Le Rhinojazz(s) a, depuis longtemps, ses habitudes à Villars. Le concert organisé ce 16 octobre aurait donc dû se dérouler en l’église mais, « par un malheureux concours de circonstances », cela n’a pas pu se faire. C’est à la médiathèque que le public s’est alors rendu pour écouter le guitariste et compositeur Marcel Powell. La proximité des livres a-t-elle fait fuir les mélomanes ? En tout cas, la petite, mais très chouette salle de repli n’a accueilli que peu de personnes. Quel dommage ! Enfin, tant pis pour elles. Car, dans ce que Jean-Paul Chazalon, le créateur du festival, a appelé un « petit salon de musique », on a assisté à de la musique de chambre brésilienne. Vive les privilèges !

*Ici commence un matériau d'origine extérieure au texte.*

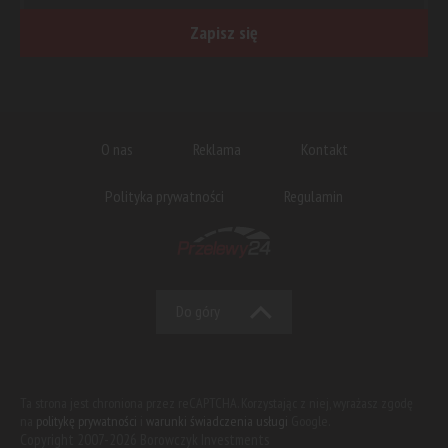
Zapisz się
O nas
Reklama
Kontakt
Polityka prywatności
Regulamin
Do góry
Ta strona jest chroniona przez reCAPTCHA. Korzystając z niej, wyrażasz zgodę
na
politykę prywatności
i
warunki świadczenia usługi
Google.
Copyright 2007-2026 Borowczyk Investments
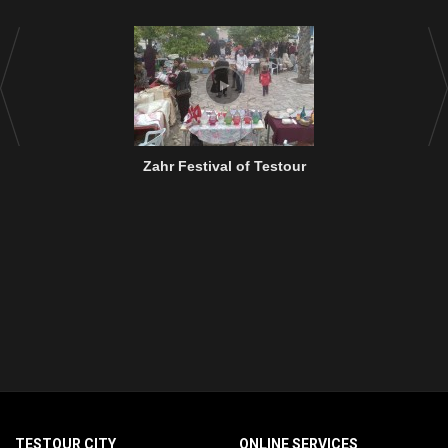
Zahr Festival of Testour
TESTOUR CITY
ONLINE SERVICES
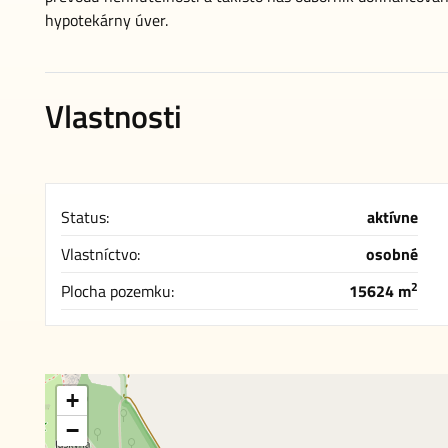
hypotekárny úver.
Vlastnosti
Status:
aktívne
Vlastníctvo:
osobné
2
Plocha pozemku:
15624 m
+
−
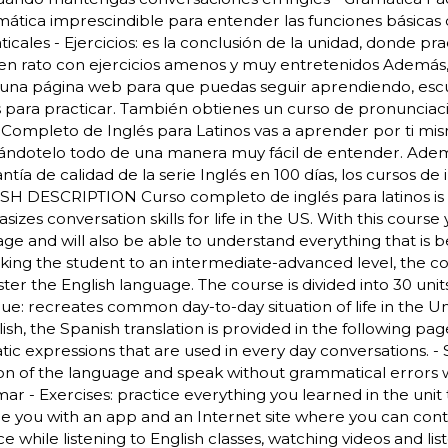
mática imprescindible para entender las funciones básicas 
icales - Ejercicios: es la conclusión de la unidad, donde p
en rato con ejercicios amenos y muy entretenidos Además,
una página web para que puedas seguir aprendiendo, escuc
 para practicar. También obtienes un curso de pronunciaci
Completo de Inglés para Latinos vas a aprender por ti mi
ándotelo todo de una manera muy fácil de entender. Ademá
antía de calidad de la serie Inglés en 100 días, los cursos de
SH DESCRIPTION Curso completo de inglés para latinos is
izes conversation skills for life in the US. With this cours
ge and will also be able to understand everything that is be
king the student to an intermediate-advanced level, the 
ter the English language. The course is divided into 30 units
ue: recreates common day-to-day situation of life in the Uni
lish, the Spanish translation is provided in the following pa
tic expressions that are used in every day conversations.
on of the language and speak without grammatical errors w
r - Exercises: practice everything you learned in the unit
e you with an app and an Internet site where you can conti
ce while listening to English classes, watching videos and li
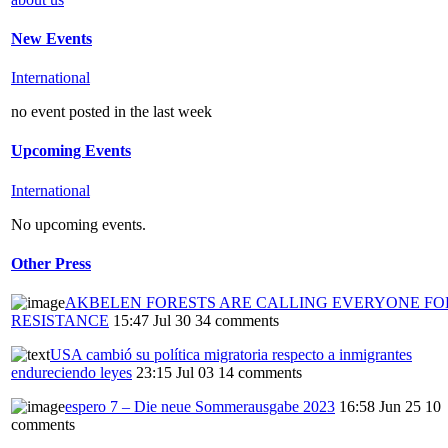
New Events
International
no event posted in the last week
Upcoming Events
International
No upcoming events.
Other Press
AKBELEN FORESTS ARE CALLING EVERYONE FO
RESISTANCE
15:47 Jul 30
34 comments
USA cambió su política migratoria respecto a inmigrantes
endureciendo leyes
23:15 Jul 03
14 comments
espero 7 – Die neue Sommerausgabe 2023
16:58 Jun 25
10
comments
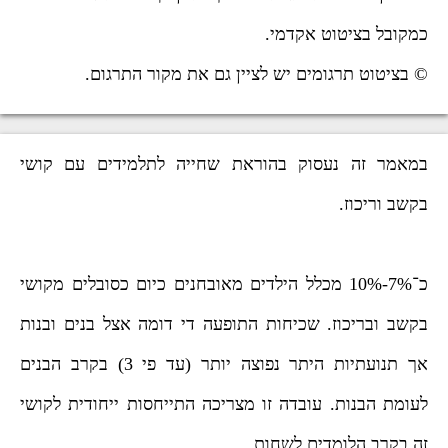
כמקובל בציטוט אקדמי.
© בציטוט תרגומים יש לציין גם את מקור התרגום.
במאמר זה נעסוק בהוראת שחייה לתלמידים עם קושי
בקשב וריכוז.
כ־7%-10% מכלל הילדים מאובחנים כיום כסובלים מקושי
בקשב ובריכוז. שכיחות התופעה די דומה אצל בנים ובנות
אך תנועתיות היתר נפוצה יותר (עד פי 3) בקרב הבנים
לעומת הבנות. עובדה זו מצריכה התייחסות ייחודית לקושי
זה בקרב הלומדים לשחות.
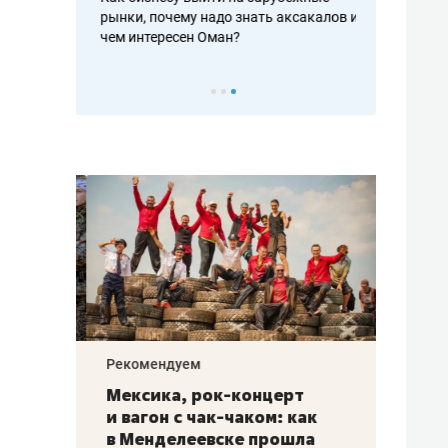
рафакте,
рынки, почему надо знать аксакалов и
о трехкратно
кредитов
чем интересен Оман?
клиентах и ч
Рекомендуем
Рекоме
ой
Мексика, рок-концерт
«Прор
и вагон с чак-чаком: как
30 ме
еским
в Менделеевске прошла
лечит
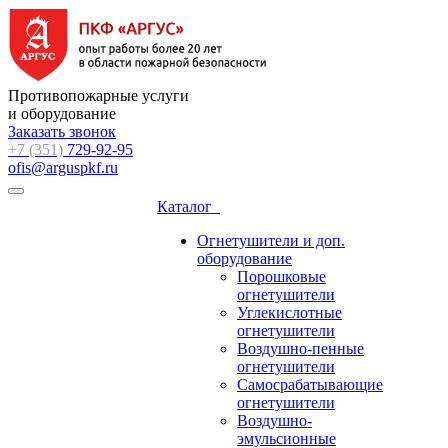
Противопожарные услуги
и оборудование
Заказать звонок
+7 (351)
729-92-95
ofis@arguspkf.ru
Каталог
Огнетушители и доп.
оборудование
Порошковые
огнетушители
Углекислотные
огнетушители
Воздушно-пенные
огнетушители
Самосрабатывающие
огнетушители
Воздушно-
эмульсионные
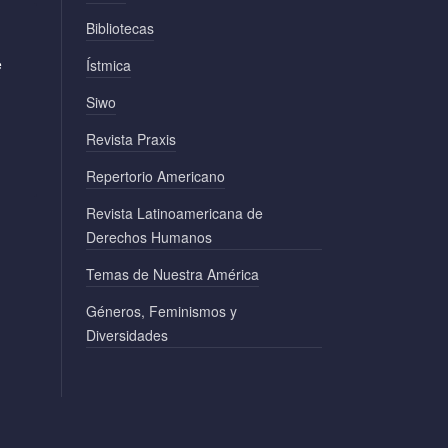
Bibliotecas
e
Ístmica
Siwo
Revista Praxis
Repertorio Americano
Revista Latinoamericana de
Derechos Humanos
Temas de Nuestra América
Géneros, Feminismos y
Diversidades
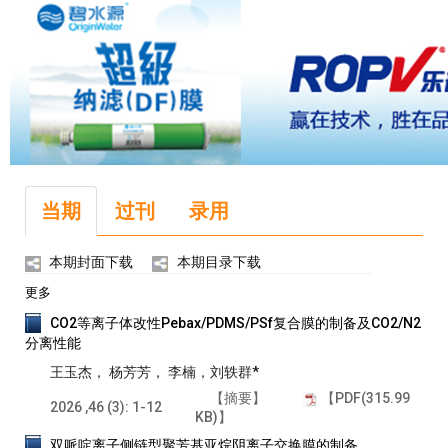
当期
过刊
录用
本期封面下载
本期目录下载
更多
CO2等离子体改性Pebax/PDMS/PSf复合膜的制备及CO2/N2
分离性能
王玉杰， 杨芳芳， 李楠，刘轶群*
【摘要】
【PDF(315.99
2026 ,46 (3): 1-12
KB)】
双哌啶离子侧链型聚芳基亚烷阴离子交换膜的制备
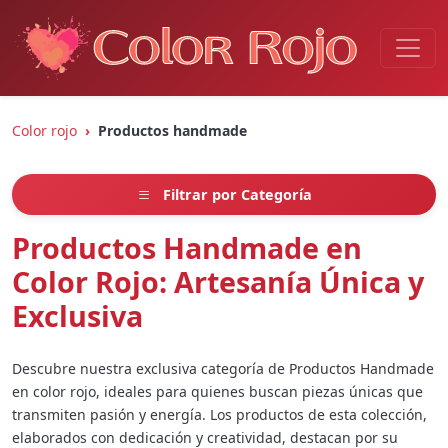
Color rojo
Productos handmade
Filtrar por Categoría
Productos Handmade en
Color Rojo: Artesanía Única y
Exclusiva
Descubre nuestra exclusiva categoría de Productos Handmade
en color rojo, ideales para quienes buscan piezas únicas que
transmiten pasión y energía. Los productos de esta colección,
elaborados con dedicación y creatividad, destacan por su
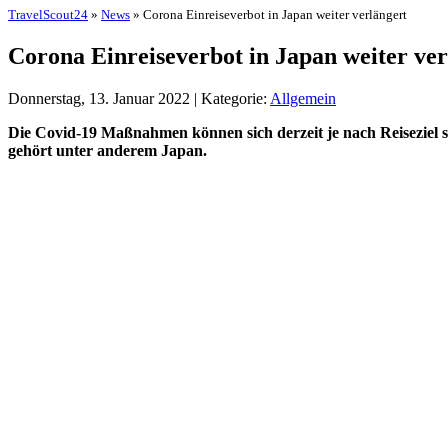
TravelScout24
»
News
» Corona Einreiseverbot in Japan weiter verlängert
Corona Einreiseverbot in Japan weiter ver
Donnerstag, 13. Januar 2022 | Kategorie:
Allgemein
Die Covid-19 Maßnahmen können sich derzeit je nach Reiseziel st
gehört unter anderem Japan.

Alors oui, puisque c’est évident, Marcel Powell est le fils de l’immense Baden. Mais qui peut croire qu’il aurait publié onze albums sous son propre nom s’il n’était que le fils de ? C’est en solo, sûr de sa virtuosité et fier de son ascendance qu’il s’est produit mercredi. Marcel, né à Paris en 1982, parle français naturellement. Normal, puisque c’est sa langue de naissance. Entre chaque morceau, c’est donc en français qu’il a dévoilé les pans d’intimité des titres qu’il jouait, avec des anecdotes parfois drôles, toujours touchantes.

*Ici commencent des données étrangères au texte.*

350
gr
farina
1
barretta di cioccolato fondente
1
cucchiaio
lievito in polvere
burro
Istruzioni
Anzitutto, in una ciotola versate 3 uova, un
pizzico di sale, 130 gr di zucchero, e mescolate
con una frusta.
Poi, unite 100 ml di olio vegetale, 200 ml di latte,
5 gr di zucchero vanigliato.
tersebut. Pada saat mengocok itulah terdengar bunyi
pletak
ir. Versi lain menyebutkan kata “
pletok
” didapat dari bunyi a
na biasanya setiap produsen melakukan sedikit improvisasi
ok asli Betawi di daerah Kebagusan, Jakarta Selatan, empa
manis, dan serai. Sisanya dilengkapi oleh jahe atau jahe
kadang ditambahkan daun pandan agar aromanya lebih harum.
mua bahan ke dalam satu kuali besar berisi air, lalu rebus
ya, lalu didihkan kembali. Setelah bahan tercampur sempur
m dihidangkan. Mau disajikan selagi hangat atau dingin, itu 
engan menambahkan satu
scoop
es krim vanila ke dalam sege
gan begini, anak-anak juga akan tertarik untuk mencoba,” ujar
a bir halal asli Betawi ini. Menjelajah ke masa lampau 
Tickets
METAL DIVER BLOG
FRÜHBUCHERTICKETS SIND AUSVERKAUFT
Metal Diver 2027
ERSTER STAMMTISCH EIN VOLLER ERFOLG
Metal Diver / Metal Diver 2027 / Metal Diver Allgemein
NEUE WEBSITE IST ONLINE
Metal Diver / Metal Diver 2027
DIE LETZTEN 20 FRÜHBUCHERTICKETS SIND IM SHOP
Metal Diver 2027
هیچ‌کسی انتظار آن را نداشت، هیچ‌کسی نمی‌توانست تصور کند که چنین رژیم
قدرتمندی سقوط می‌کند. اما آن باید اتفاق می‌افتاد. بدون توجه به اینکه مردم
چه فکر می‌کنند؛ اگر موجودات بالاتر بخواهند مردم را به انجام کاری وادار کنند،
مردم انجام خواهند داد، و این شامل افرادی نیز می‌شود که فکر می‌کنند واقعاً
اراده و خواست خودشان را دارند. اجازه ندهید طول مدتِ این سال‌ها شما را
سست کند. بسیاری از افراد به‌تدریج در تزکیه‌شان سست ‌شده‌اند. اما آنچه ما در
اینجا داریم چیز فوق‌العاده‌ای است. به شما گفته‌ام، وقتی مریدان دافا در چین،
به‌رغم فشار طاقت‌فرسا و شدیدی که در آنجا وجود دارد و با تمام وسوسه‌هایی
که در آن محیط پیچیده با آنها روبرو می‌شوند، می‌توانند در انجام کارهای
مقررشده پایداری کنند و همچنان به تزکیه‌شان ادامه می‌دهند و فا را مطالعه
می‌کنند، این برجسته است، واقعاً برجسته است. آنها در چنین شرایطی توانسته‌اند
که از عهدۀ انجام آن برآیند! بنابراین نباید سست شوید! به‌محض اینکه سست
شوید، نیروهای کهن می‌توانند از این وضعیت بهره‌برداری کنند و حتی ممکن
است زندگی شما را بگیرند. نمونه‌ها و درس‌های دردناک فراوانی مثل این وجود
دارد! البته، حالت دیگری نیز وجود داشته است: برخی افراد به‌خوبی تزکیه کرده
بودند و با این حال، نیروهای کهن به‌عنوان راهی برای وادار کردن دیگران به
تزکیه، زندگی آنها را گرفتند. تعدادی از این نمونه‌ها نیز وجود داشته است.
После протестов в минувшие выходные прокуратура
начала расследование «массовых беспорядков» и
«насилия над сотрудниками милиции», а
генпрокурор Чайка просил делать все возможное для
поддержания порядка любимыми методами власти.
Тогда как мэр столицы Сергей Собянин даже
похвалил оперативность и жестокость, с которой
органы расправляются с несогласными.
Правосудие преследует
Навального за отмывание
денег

Mais, pour le son, c’est une affaire réglée, il s’en exsude des senteurs dorées au soleil carioca. Évidemment. Le voilà qui entre sur scène, à un souffle du public. Avant même qu’il ne joue, sa présence envahit l’espace. Il est seul ? Allons donc, d’invisibles invités l’entourent. Son père d’abord, qui fut son prof « un peu sévère et rigoureux » pendant dix ans et jusqu’à sa mort en l’an 2000. Puis ses propres mentors, qui vont élargir son Brésil, tant en jazz (Michel Legrand, Michel Petrucciani) qu’en classique (Chopin)… Lors de cette soirée, il a joué surtout les titres de son dernier album, « Horizon » (label MognoMusic), publié en décembre 2022 et dont le titre vient d’un morceau éponyme enregistré par Baden dans les années 70 (la tournée de promotion commençait d’ailleurs ce 16 octobre). Il y a ajouté certains morceaux de Sò Baden », son précédent opus. Dans les deux cas, il s’agit de rendre hommage à son mythique guitariste de père, dont les liens avec la France furent très forts, notamment à partir des années 60. Hommage ? Oui, parce que création. Marcel a réarrangé de façon personnelle et inspirée de nombreuses compositions paternelles de légende. Peu importent les titres (ils sont sur les cd et les acheter, ce sont les trouver !). Il faut retenir l’intensité du dialogue musicien-guitare, la sérénité qui se dégage de notes perlées, expressives, pétries de rythmes brûlants, mais au lyrisme toujours délicat. On doit remercier pour ce qui ressemble à une confidence, on ne peut qu’acclamer l’incroyable virtuosité. Comment peut-on caresser des notes en même temps qu’on les joue au scalpel ? N’oublions pas, pour finir, le clin d’œil à Nougaro, les quelques airs chantés d’une voix aussi douce que chaloupée. Bref, c’était un moment de grâce, le Brésil sans les paillettes, une authentique musique, une transmission à la fois perso et universelle.